The changing rural landscape
Shihab Sarkar |
May 22, 2021, 10:52 p.m.
In accordance with human nature, people eventually get used to new realities that they never thought they would encounter. It happens quite insidiously. Over the days, months and years, they unwittingly accept the new glasses. At some point, they cannot think otherwise, that is, the reality was different in the past. Few could be more appropriate than the cases in the villages of Bangladesh. Not so long ago, cows, boats, plows, etc. were a rural spectacle in Bangladesh. The scenarios have been evolving for a long time. Let’s move on to the slow replacement of cows by horses. The latter is widely used in the large remote areas of villages in southwest and northern Bangladesh. And so it has been for ages.
Horses are used in these regions as the traditional workhorse. But in some central parts, farmers are getting used to engaging horses in farm-related activities. Using horses to manually plow farmland has not yet become a custom in Bangladesh. The cows are there to do the job. Ox carts filled with harvested paddy and other crops are still common sights. Boats and trawlers are used in the task in areas near rivers. Harvested paddy transported by “dingi” boats was once a common sight in central and southern Bangladesh. They still are. But few can deny the increased use of horses to pull carriages filled with crops in areas where there is a shortage of healthy cows.
Lately, elements of surprise have started to strike people in many parts of the country.
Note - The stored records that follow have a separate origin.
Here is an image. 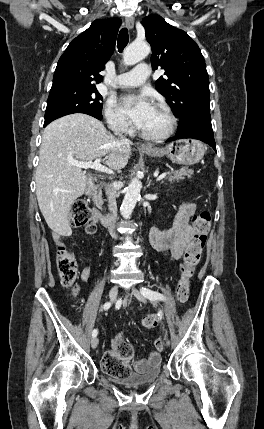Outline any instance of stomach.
<instances>
[{
	"label": "stomach",
	"mask_w": 264,
	"mask_h": 429,
	"mask_svg": "<svg viewBox=\"0 0 264 429\" xmlns=\"http://www.w3.org/2000/svg\"><path fill=\"white\" fill-rule=\"evenodd\" d=\"M149 156H167L173 162L183 165H192L199 162L205 153L204 145L194 139H181L174 141L163 148L143 150Z\"/></svg>",
	"instance_id": "1"
}]
</instances>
Incredibly disbelieving, they learn about traditional cows – oxen and oxen for the most part, replaced by horses. By transporting rural passengers and harvesting crops, the use of horses is making inroads. In the central parts of Bangladesh, imaginary horses normally populate folk tales, such as the now extinct “jatras” and “kabi-gaans”. And there are countless villagers who have never seen a horse, except in circuses, also now missing.
In ancient times, “zeminders” and feudal lords and their guards were seen on horseback during tours. Horses were not common. These days, many believe, should undergo a change in the following days – especially in areas without waterways. Thanks to the increase in the price of fodder, the attack of a myriad of livestock diseases, etc., raising cows continues to become a burden for many wealthy farmers. They are turning to mechanized agriculture with the capacity to perform tasks ranging from plowing, irrigation, harvesting to threshing. Not all parts of rural Bangladesh may be able to turn to horses. But they can form cooperatives to buy agricultural machine tools.
However, machines like small rice planters or harvesters can be purchased by relatively well-off farmers. It was unthinkable in the distant past. And it would be difficult for poor and marginalized peasants to own even an outdated plow or a pair of oxen. As the futurists of agriculture in Bangladesh see, the activities related to cultivation and harvesting, long carried out using manual plows, earth levelers, manual winnowing, etc. are expected to undergo a drastic change in the near future. It could start with the slow replacement of traditionally shy farm cows with hardy horses in many unlikely parts of Bangladesh.
In a larger context, the current scenario in rural Bangladesh bears little resemblance to that which prevailed in this country fifty years ago. The changes have both socially refreshing and obscurantist components. Two categories of people now dominate in the villages. A class is always ready to accept changes in all sectors, including agriculture. The other finds it difficult to extricate himself from monolithic archaism. Rural Bangladesh once housed openings to a new future with broader horizons. But a small portion of people have always been enthusiastic about spoiling dreams.